- Opening Delimiter -

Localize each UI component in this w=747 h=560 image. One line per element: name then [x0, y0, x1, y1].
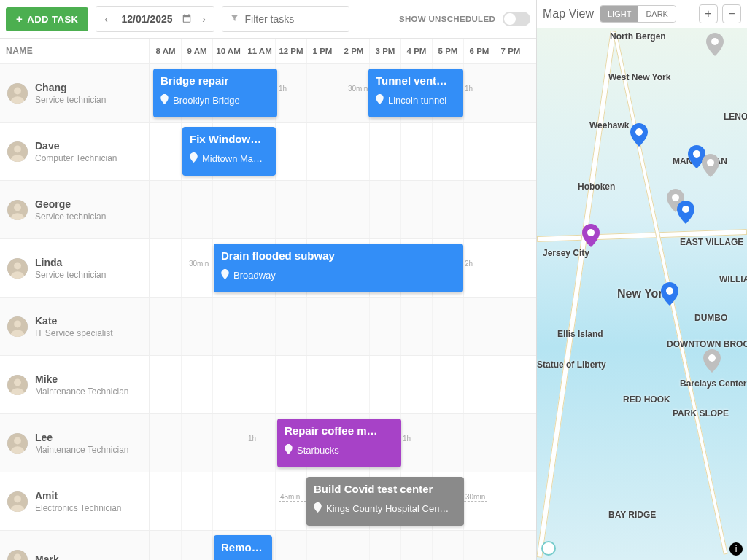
travel-time: 1h [401, 443, 430, 444]
svg-point-29 [587, 229, 595, 236]
map-marker[interactable] [661, 282, 678, 306]
person-row[interactable]: LeeMaintenance Technician [0, 414, 149, 472]
avatar [7, 550, 28, 561]
task-title: Remo… [221, 541, 265, 553]
svg-point-30 [666, 287, 673, 295]
map-label: BAY RIDGE [608, 510, 656, 520]
svg-point-3 [14, 145, 21, 152]
travel-time: 30min [464, 501, 487, 502]
filter-input[interactable] [245, 13, 341, 25]
location-pin-icon [221, 269, 229, 281]
avatar [7, 433, 28, 454]
svg-point-15 [14, 495, 21, 502]
timeline-row[interactable]: Fix Window…Midtown Ma… [150, 122, 536, 181]
info-icon[interactable]: i [729, 542, 743, 556]
time-header: 8 AM9 AM10 AM11 AM12 PM1 PM2 PM3 PM4 PM5… [150, 39, 536, 64]
map-label: Barclays Center [680, 378, 746, 389]
task-card[interactable]: Build Covid test centerKings County Hosp… [306, 477, 464, 526]
date-value: 12/01/2025 [115, 13, 178, 25]
person-row[interactable]: GeorgeService technician [0, 181, 149, 239]
task-card[interactable]: Fix Window…Midtown Ma… [182, 127, 276, 176]
avatar [7, 83, 28, 104]
filter-box[interactable] [222, 6, 349, 32]
next-date-button[interactable]: › [195, 7, 214, 31]
person-row[interactable]: LindaService technician [0, 239, 149, 298]
map-marker[interactable] [582, 224, 600, 247]
time-slot: 9 AM [181, 39, 212, 63]
map-label: DUMBO [694, 313, 727, 323]
location-pin-icon [160, 94, 169, 106]
task-card[interactable]: Tunnel vent…Lincoln tunnel [368, 69, 463, 117]
person-row[interactable]: Mark [0, 531, 149, 560]
avatar [7, 200, 28, 220]
prev-date-button[interactable]: ‹ [96, 7, 115, 31]
person-name: Mark [35, 553, 59, 561]
timeline-row[interactable] [150, 356, 536, 414]
person-row[interactable]: MikeMaintenance Technician [0, 356, 149, 414]
person-name: Lee [35, 432, 129, 443]
map-canvas[interactable]: i North BergenWest New YorkWeehawkMANHAT… [537, 28, 747, 560]
map-label: RED HOOK [623, 394, 670, 405]
travel-time: 1h [247, 443, 277, 444]
person-name: Chang [35, 82, 106, 93]
map-label: Jersey City [543, 248, 589, 258]
timeline-row[interactable]: 45minBuild Covid test centerKings County… [150, 472, 536, 531]
map-marker[interactable] [677, 201, 694, 224]
task-card[interactable]: Drain flooded subwayBroadway [214, 244, 463, 292]
timeline-row[interactable]: 1hRepair coffee m…Starbucks1h [150, 414, 536, 472]
task-title: Drain flooded subway [221, 249, 456, 262]
task-location: Starbucks [285, 444, 394, 456]
add-task-label: ADD TASK [27, 14, 78, 25]
svg-point-24 [635, 128, 643, 136]
map-marker[interactable] [706, 33, 724, 56]
task-card[interactable]: Bridge repairBrooklyn Bridge [153, 69, 277, 117]
timeline-row[interactable]: 30minDrain flooded subwayBroadway2h [150, 239, 536, 298]
task-title: Bridge repair [160, 74, 270, 87]
travel-time: 1h [277, 93, 306, 94]
calendar-icon[interactable] [179, 13, 195, 26]
travel-time: 1h [463, 93, 492, 94]
task-card[interactable]: Remo… [214, 535, 272, 560]
person-row[interactable]: DaveComputer Technician [0, 122, 149, 181]
map-light-button[interactable]: LIGHT [600, 6, 638, 22]
timeline-row[interactable]: Bridge repairBrooklyn Bridge1h30minTunne… [150, 64, 536, 122]
avatar [7, 258, 28, 279]
map-dark-button[interactable]: DARK [638, 6, 676, 22]
map-label: PARK SLOPE [673, 408, 729, 419]
person-row[interactable]: ChangService technician [0, 64, 149, 122]
zoom-out-button[interactable]: − [722, 4, 741, 23]
unscheduled-toggle[interactable] [503, 12, 530, 26]
task-card[interactable]: Repair coffee m…Starbucks [277, 419, 401, 467]
task-title: Repair coffee m… [285, 424, 394, 437]
person-name: Linda [35, 257, 106, 268]
zoom-in-button[interactable]: + [699, 4, 718, 23]
map-marker[interactable] [630, 123, 648, 147]
task-location: Kings County Hospital Cen… [314, 502, 457, 515]
task-location: Midtown Ma… [190, 152, 268, 165]
person-row[interactable]: KateIT Service specialist [0, 298, 149, 356]
map-label: EAST VILLAGE [680, 237, 743, 247]
timeline-row[interactable]: Remo… [150, 531, 536, 560]
svg-point-7 [14, 262, 21, 269]
location-pin-icon [190, 152, 198, 165]
person-role: IT Service specialist [35, 328, 112, 338]
svg-point-11 [14, 378, 21, 386]
map-attribution-icon[interactable] [541, 541, 556, 556]
svg-point-25 [693, 150, 700, 158]
map-marker[interactable] [703, 349, 721, 373]
map-label: Ellis Island [557, 329, 603, 339]
svg-point-5 [14, 203, 21, 211]
add-task-button[interactable]: + ADD TASK [6, 7, 88, 31]
person-role: Service technician [35, 95, 106, 105]
person-row[interactable]: AmitElectronics Technician [0, 472, 149, 531]
map-marker[interactable] [702, 154, 719, 177]
person-role: Service technician [35, 211, 106, 222]
timeline-row[interactable] [150, 181, 536, 239]
time-slot: 11 AM [244, 39, 275, 63]
time-slot: 1 PM [306, 39, 338, 63]
task-title: Build Covid test center [314, 483, 457, 495]
map-header: Map View LIGHT DARK + − [537, 0, 747, 28]
person-role: Maintenance Technician [35, 386, 129, 397]
date-picker[interactable]: ‹ 12/01/2025 › [96, 6, 214, 32]
timeline-row[interactable] [150, 298, 536, 356]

- Closing Delimiter -

- _Work to complete_
Among the entries above, find every line holding "date" and copy it.

- _Solution for this problem_
date-value: 12/01/2025 [115, 13, 178, 25]
next-date-button[interactable]: › [195, 7, 214, 31]
prev-date-button[interactable]: ‹ [96, 7, 115, 31]
date-picker[interactable]: ‹ 12/01/2025 › [96, 6, 214, 32]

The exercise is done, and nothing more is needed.